In the entries that follow, the lines from the one with "Segment right iliac vein." through the one with "<instances>...</instances> (empty list" are the ones to write out, exactly and with both ends included. Nothing else should appear.

*** Records shown ***

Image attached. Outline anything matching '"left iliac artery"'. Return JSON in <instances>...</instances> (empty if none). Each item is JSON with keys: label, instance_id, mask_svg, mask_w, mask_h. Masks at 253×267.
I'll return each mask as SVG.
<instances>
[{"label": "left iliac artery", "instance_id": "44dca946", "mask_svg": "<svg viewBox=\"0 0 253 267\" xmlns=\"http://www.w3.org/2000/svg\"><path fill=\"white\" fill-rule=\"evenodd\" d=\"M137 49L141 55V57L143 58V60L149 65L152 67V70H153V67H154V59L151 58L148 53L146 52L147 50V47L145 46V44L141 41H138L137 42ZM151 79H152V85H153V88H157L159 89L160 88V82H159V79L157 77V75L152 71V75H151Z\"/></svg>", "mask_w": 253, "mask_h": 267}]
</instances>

*** End of Records shown ***
*** Records shown ***

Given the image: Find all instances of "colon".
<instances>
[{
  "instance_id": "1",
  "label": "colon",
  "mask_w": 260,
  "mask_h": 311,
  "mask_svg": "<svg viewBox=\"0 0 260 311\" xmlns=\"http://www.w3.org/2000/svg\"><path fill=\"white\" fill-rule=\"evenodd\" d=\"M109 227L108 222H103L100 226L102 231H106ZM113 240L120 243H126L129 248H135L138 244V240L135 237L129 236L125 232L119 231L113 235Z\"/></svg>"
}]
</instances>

*** End of Records shown ***
*** Records shown ***

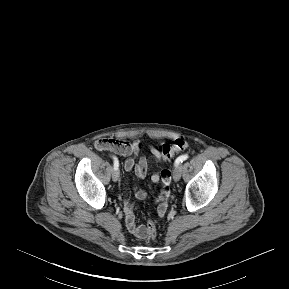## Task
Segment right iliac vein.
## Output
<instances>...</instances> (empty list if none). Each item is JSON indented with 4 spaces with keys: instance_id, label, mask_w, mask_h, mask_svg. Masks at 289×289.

*** End of Records shown ***

● Task solution
Segment right iliac vein.
## Output
<instances>...</instances> (empty list if none). Each item is JSON indented with 4 spaces with keys: instance_id, label, mask_w, mask_h, mask_svg. Masks at 289×289.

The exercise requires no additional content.